Complex tasks such as denoising or large-format upscaling can be configured to run locally, without cloud transfer delays or variable usage costs. “We have workstation specs capable of running AI models or upscaling large images for us,” observes Hartshorn. “Rather than relying so heavily on enterprise technology in the cloud, we’re trying to build a similar structure internally so that we’ve always got that to rely on.”
Immersive future
“As we’ve started to establish ourselves in this space, we’ve had more people coming to us to price work,” continues Hartshorn. “With high-profile venues like Frameless in London and the Market Hall in Plymouth, which features a floor-to-ceiling dome, you’re seeing growing demand for fully immersive content.

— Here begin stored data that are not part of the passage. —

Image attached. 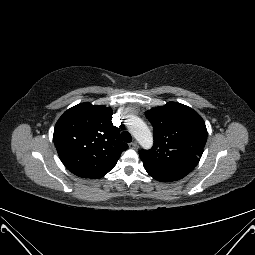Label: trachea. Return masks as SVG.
<instances>
[{
	"label": "trachea",
	"instance_id": "1",
	"mask_svg": "<svg viewBox=\"0 0 255 255\" xmlns=\"http://www.w3.org/2000/svg\"><path fill=\"white\" fill-rule=\"evenodd\" d=\"M121 139L124 141V142H127V143H129V142H131L132 141V136H131V134L129 133V132H127V131H123L122 133H121Z\"/></svg>",
	"mask_w": 255,
	"mask_h": 255
}]
</instances>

The days of a few touchscreens and projectors are over. Everyone wants augmented attractions and immersive experiences now.”
“The infrastructure we have now lets us take on projects we wouldn’t have been comfortable with a few years ago,” he continues. “That confidence changes how we approach bids and schedules, and by planning around the resources we have, we can bid more realistically and deliver consistently.”
“Over the years, we’ve taken all the experience we’ve had in shooting for TV and film and applied that to these live screen formats. Our end-to-end pipeline, from storyboarding and previs right through to final output, means we can work with live action or CG, combine the two, and give you a 24K render at the end of it.”